Peter L. Reichertz Institute for Medical Informatics, TU Braunschweig and Hannover Medical School, Hannover, Germany.
Hasso-Plattner-Institut Fur Digital Engineering gGmbH, Potsdam, Germany.
Health Informatics J. 2023 Apr-Jun;29(2):14604582231164696. doi: 10.1177/14604582231164696.
Extraction of medical terms and their corresponding values from semi-structured and unstructured texts of medical reports can be a time-consuming and error-prone process.
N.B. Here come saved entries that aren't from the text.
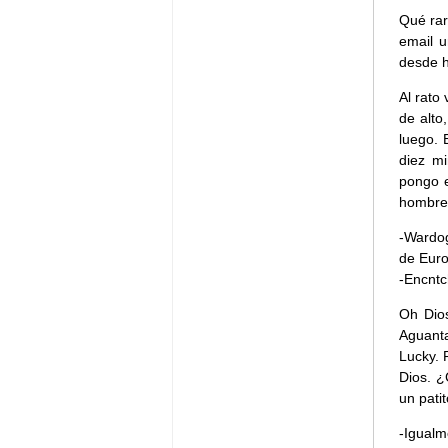
Qué rar
email u
desde h
Al rato
de alto
luego. 
diez m
pongo e
hombre 
-Wardog
de Euro
-Encntc
Oh Dios
Aguanta
Lucky. 
Dios. ¿
un pati
-Igual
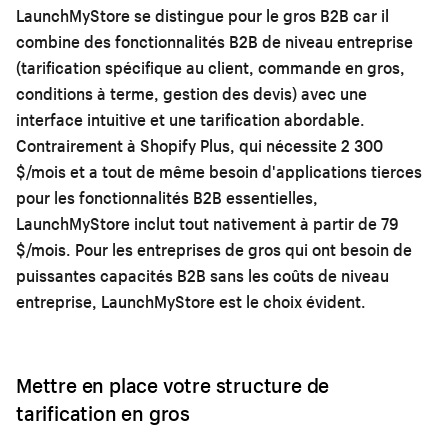
LaunchMyStore se distingue pour le gros B2B car il
combine des fonctionnalités B2B de niveau entreprise
(tarification spécifique au client, commande en gros,
conditions à terme, gestion des devis) avec une
interface intuitive et une tarification abordable.
Contrairement à Shopify Plus, qui nécessite 2 300
$/mois et a tout de même besoin d'applications tierces
pour les fonctionnalités B2B essentielles,
LaunchMyStore inclut tout nativement à partir de 79
$/mois. Pour les entreprises de gros qui ont besoin de
puissantes capacités B2B sans les coûts de niveau
entreprise, LaunchMyStore est le choix évident.
Mettre en place votre structure de
tarification en gros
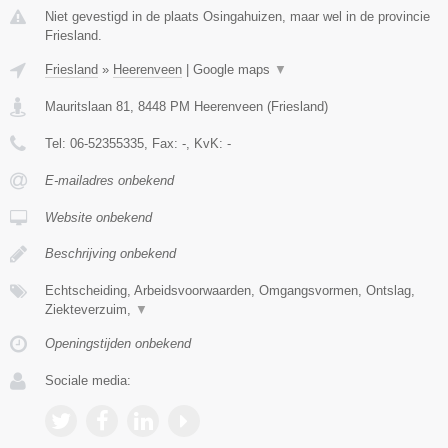
Niet gevestigd in de plaats Osingahuizen, maar wel in de provincie
Friesland.
Friesland
»
Heerenveen
|
Google maps
▼
Mauritslaan 81
,
8448 PM
Heerenveen
(
Friesland
)
Tel:
06-52355335
, Fax:
-
, KvK:
-
E-mailadres onbekend
Website onbekend
Beschrijving onbekend
Echtscheiding, Arbeidsvoorwaarden, Omgangsvormen, Ontslag,
Ziekteverzuim,
▼
Openingstijden onbekend
Sociale media:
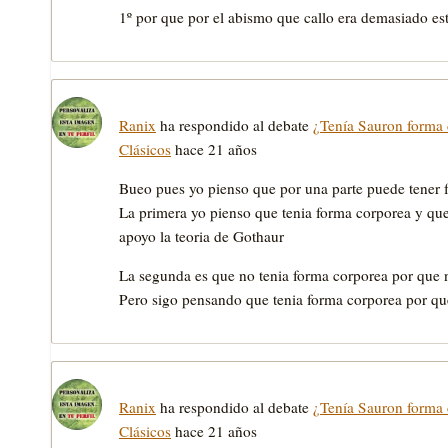
1º por que por el abismo que callo era demasiado e
Ranix
ha respondido al debate
¿Tenía Sauron forma 
Clásicos
hace 21 años
Bueo pues yo pienso que por una parte puede tener f
La primera yo pienso que tenia forma corporea y qu
apoyo la teoria de Gothaur
La segunda es que no tenia forma corporea por que no
Pero sigo pensando que tenia forma corporea por qu
Ranix
ha respondido al debate
¿Tenía Sauron forma 
Clásicos
hace 21 años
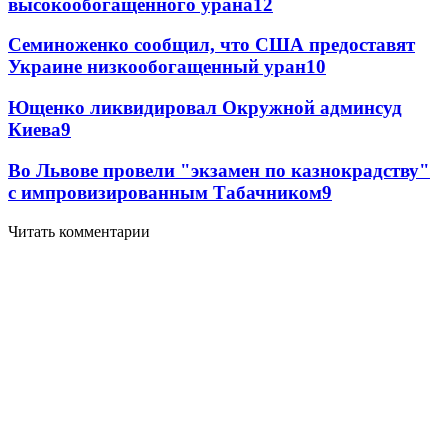
высокообогащенного урана
12
Семиноженко сообщил, что США предоставят
Украине низкообогащенный уран
10
Ющенко ликвидировал Окружной админсуд
Киева
9
Во Львове провели "экзамен по казнокрадству"
с импровизированным Табачником
9
Читать комментарии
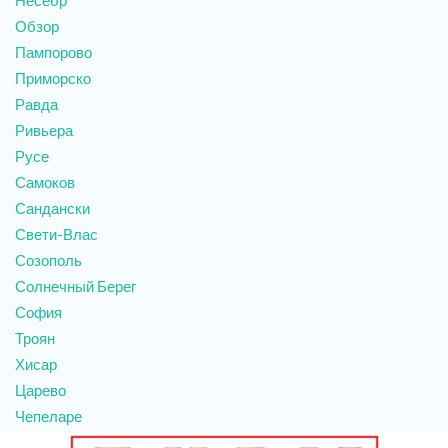
Несебр
Обзор
Пампорово
Приморско
Равда
Ривьера
Русе
Самоков
Сандански
Свети-Влас
Созополь
Солнечный Берег
София
Троян
Хисар
Царево
Чепеларе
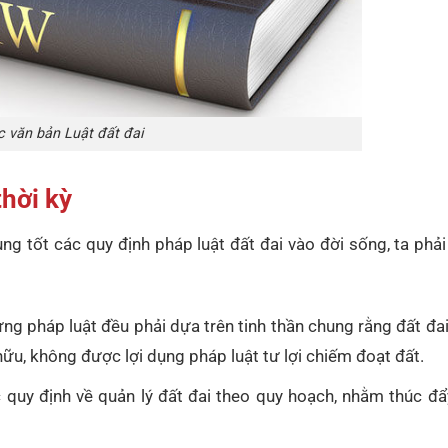
c văn bản Luật đất đai
hời kỳ
dụng tốt các quy định pháp luật đất đai vào đời sống, ta ph
ng pháp luật đều phải dựa trên tinh thần chung rằng đất đa
ữu, không được lợi dụng pháp luật tư lợi chiếm đoạt đất.
 quy định về quản lý đất đai theo quy hoạch, nhằm thúc đẩ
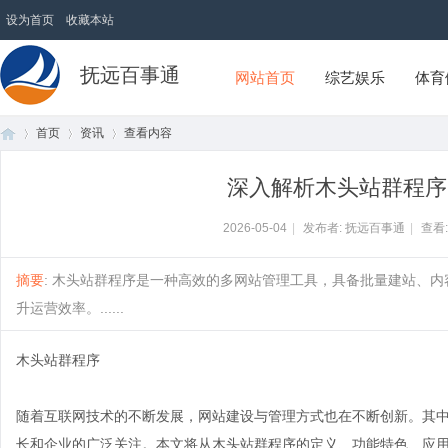
设为首页
收藏本站
抚远百事通
网站首页
综艺娱乐
体育
首页
资讯
查看内容
深入解析木头站群程序
首
›
›
›
2026-05-04
|
发布者: 抚远百事通
|
查看
摘要
: 木头站群程序是一种高效的多网站管理工具，具备批量建站、内
升运营效率。......
木头站群程序
随着互联网技术的不断发展，网站建设与管理方式也在不断创新。其
页
长和企业的广泛关注。本文将从木头站群程序的定义、功能特色、应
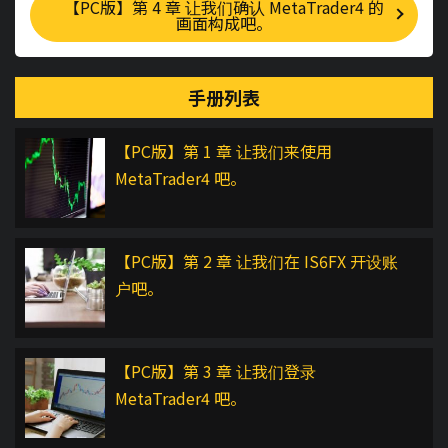
【PC版】第 4 章 让我们确认 MetaTrader4 的
画面构成吧。
手册列表
【PC版】第 1 章 让我们来使用
MetaTrader4 吧。
【PC版】第 2 章 让我们在 IS6FX 开设账
户吧。
【PC版】第 3 章 让我们登录
MetaTrader4 吧。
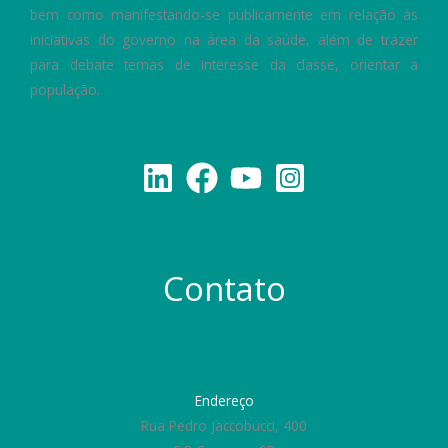
bem como manifestando-se publicamente em relação às
iniciativas do governo na área da saúde, além de trazer
para debate temas de interesse da classe, orientar a
população.
Contato
Endereço
Rua Pedro Jaccobucci, 400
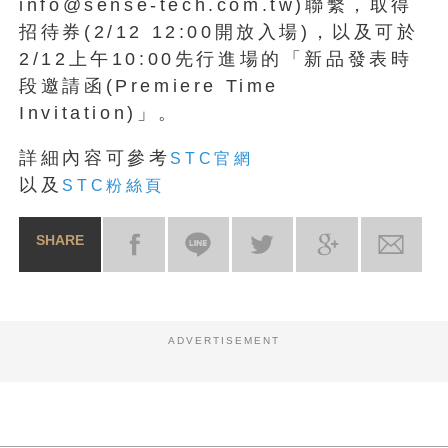
info@sense-tech.com.tw)聯繫，取得
招待券(2/12 12:00開放入場)，以及可於
2/12上午10:00先行進場的「新品發表時
段邀請函(Premiere Time
Invitation)」。
詳細內容可參考
STC官網
以及
STC粉絲頁
SHARE
ADVERTISEMENT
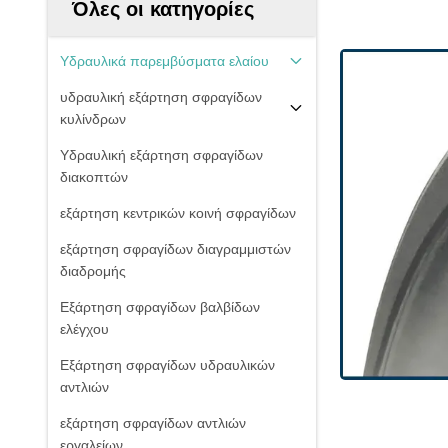
Όλες οι κατηγορίες
Υδραυλικά παρεμβύσματα ελαίου
υδραυλική εξάρτηση σφραγίδων
κυλίνδρων
Υδραυλική εξάρτηση σφραγίδων
διακοπτών
εξάρτηση κεντρικών κοινή σφραγίδων
εξάρτηση σφραγίδων διαγραμμιστών
διαδρομής
Εξάρτηση σφραγίδων βαλβίδων
ελέγχου
Εξάρτηση σφραγίδων υδραυλικών
αντλιών
εξάρτηση σφραγίδων αντλιών
εργαλείων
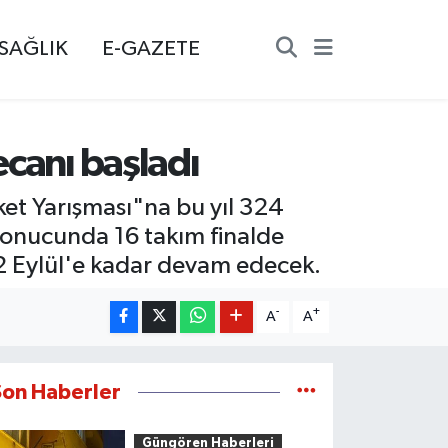
SAĞLIK
E-GAZETE
ecanı başladı
et Yarışması"na bu yıl 324
sonucunda 16 takım finalde
12 Eylül'e kadar devam edecek.
-
+
A
A
Son Haberler
Güngören Haberleri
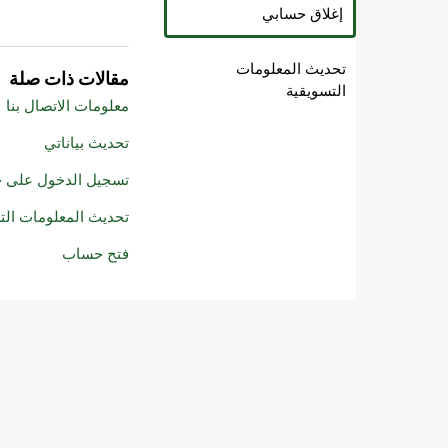
إغلاق حسابي
تحديث المعلومات
مقالات ذات صلة
التسويقية
معلومات الاتصال بنا
تحديث بياناتي
تسجيل الدخول على 
تحديث المعلومات الت
فتح حساب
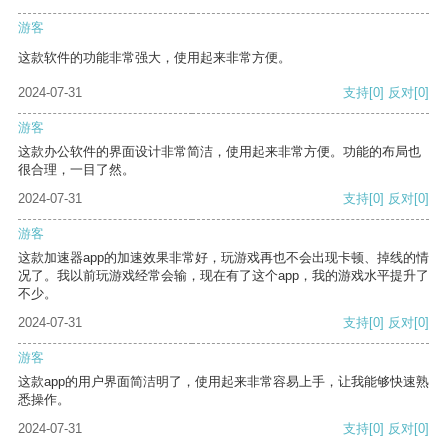
游客
这款软件的功能非常强大，使用起来非常方便。
2024-07-31
支持
[0]
反对
[0]
游客
这款办公软件的界面设计非常简洁，使用起来非常方便。功能的布局也
很合理，一目了然。
2024-07-31
支持
[0]
反对
[0]
游客
这款加速器app的加速效果非常好，玩游戏再也不会出现卡顿、掉线的情
况了。我以前玩游戏经常会输，现在有了这个app，我的游戏水平提升了
不少。
2024-07-31
支持
[0]
反对
[0]
游客
这款app的用户界面简洁明了，使用起来非常容易上手，让我能够快速熟
悉操作。
2024-07-31
支持
[0]
反对
[0]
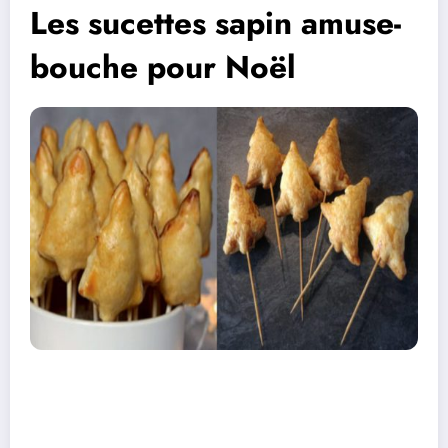
Les sucettes sapin amuse-
bouche pour Noël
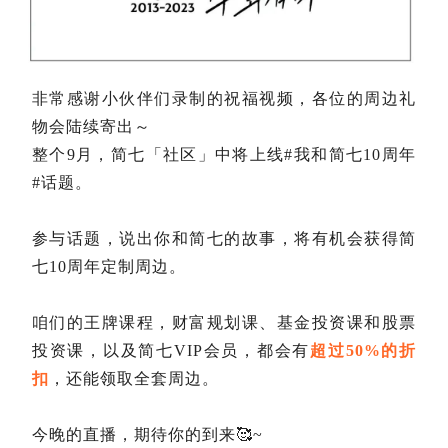
非常感谢小伙伴们录制的祝福视频，各位的周边礼
物会陆续寄出～
整个9月，
简七「社区」中将上线#我和简七10周年
#话题。
参与话题，说出你和简七的故事，将有机会获得简
七10周年定制周边。
咱们的王牌课程，财富规划课、基金投资课和股票
投资课，以及简七VIP会员，都会有
超过50%的折
扣
，还能领取全套周边。
今晚的直播，期待你的到来🥰~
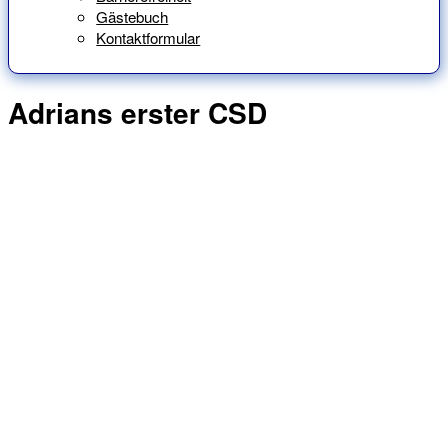
Gästebuch
Kontaktformular
Adrians erster CSD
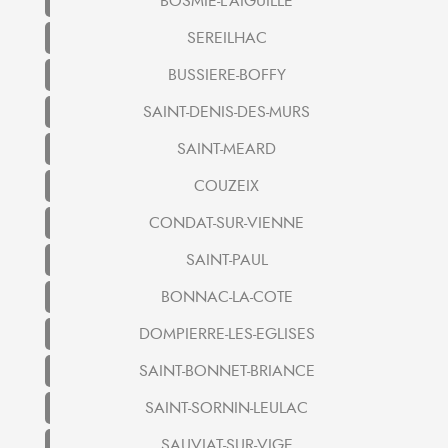
BOSMIE-L'AIGUILLE
SEREILHAC
BUSSIERE-BOFFY
SAINT-DENIS-DES-MURS
SAINT-MEARD
COUZEIX
CONDAT-SUR-VIENNE
SAINT-PAUL
BONNAC-LA-COTE
DOMPIERRE-LES-EGLISES
SAINT-BONNET-BRIANCE
SAINT-SORNIN-LEULAC
SAUVIAT-SUR-VIGE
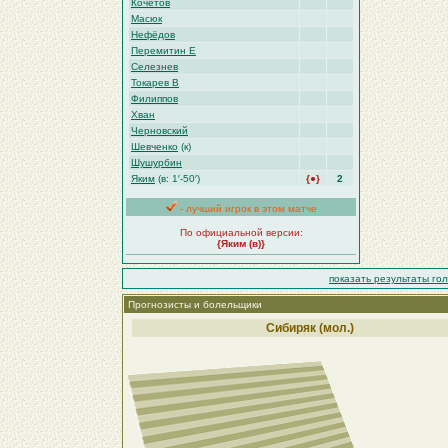
Кочетов
Масюк
Нефёдов
Перемитин Е
Селезнев
Токарев В
Филиппов
Хван
Черновский
Шевченко
(к)
Шушурбин
Яким
(в: 1′-50′)
{●}
2
- лучший игрок в этом матче
По официальной версии:
{Яким (в)}
показать результаты го
Прогнозисты и болельщики
Сибиряк (мол.)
Methods of natural language processing (NLP) can help define an extraction pipeline for accomplishing a structured format transformation strategy.
In this paper, we build an NLP pipeline to extract values of the classification of malignant tumors (TNM) from unstructured and semi-structured pathology reports and import them further to a structured data source for a clinical study. Our research interest is not focused on standard performance metrics like precision, recall, and F-measure on the test and validation data. We discuss how with the help of software programming techniques the readability of rule-based (RB) information extraction (IE) pipelines can be improved, and therefore minimize the time to correct or update the rules, and efficiently import them to another programming language.
The extract rules were manually programmed with training data of TNM classification and tested in two separate pipelines based on design specifications from domain experts and data curators. Firstly we implemented each rule directly in one line for each extraction item. Secondly, we reprogrammed them in a readable fashion through decomposition and intention-revealing names for the variable declaration. To measure the impact of both methods we measure the time for the fine-tuning and programming of the extractions through test data of semi-structured and unstructured texts.
We analyze the benefits of improving through readability of the writing of rules, through parallel programming with regular expressions (REGEX), and the Apache Uima Ruta language (AURL). The time for correcting the readable rules in AURL and REGEX was significantly reduced. Complicated rules in REGEX are decomposed and intention-revealing declarations were reprogrammed in AURL in 5 min.
We discuss the importance of factor readability and how can it be improved when programming RB text IE pipelines. Independent of the features of the programming language and the tools applied, a readable coding strategy can be proven beneficial for future maintenance and offer an interpretable solution for understanding the extraction and for transferring the rules to other domains and NLP pipelines.
从医学报告的半结构化和非结构化文本中提取医学术语及其对应值可能是一个耗时且容易出错的过程。自然语言处理 (NLP) 方法可以帮助定义提取管道,以实现结构化格式转换策略。
在本文中,我们构建了一个 NLP 管道,从非结构化和半结构化的病理报告中提取恶性肿瘤 (TNM) 的分类值,并将其进一步导入结构化数据源以进行临床研究。我们的研究兴趣不在于测试和验证数据上的标准性能指标,如精度、召回率和 F 度量。我们讨论了如何借助软件编程技术提高基于规则 (RB) 的信息提取 (IE) 管道的可读性,从而最小化纠正或更新规则的时间,并有效地将其导入另一种编程语言。
提取规则是使用 TNM 分类的训练数据手动编程的,并根据来自领域专家和数据管理员的设计规范在两个单独的管道中进行测试。首先,我们为每个提取项直接在一行中编写每条规则。其次,我们通过分解和为变量声明赋予意图揭示的名称,以可读的方式重新编程它们。为了衡量这两种方法的影响,我们通过半结构化和非结构化文本的测试数据来衡量微调和编程提取的时间。
我们分析了通过规则编写的可读性提高、使用正则表达式 (REGEX) 和 Apache Uima Ruta 语言 (AURL) 进行并行编程的好处。在 AURL 和 REGEX 中纠正可读规则的时间明显减少。在 REGEX 中分解复杂规则,并在 AURL 中重新编程意图揭示的声明,仅需 5 分钟。
我们讨论了编程 RB 文本 IE 管道时可读性的重要性以及如何提高可读性。无论编程语言的特点和应用的工具如何,可读的编码策略都可以被证明对未来的维护有益,并为理解提取和将规则转移到其他领域和 NLP 管道提供可解释的解决方案。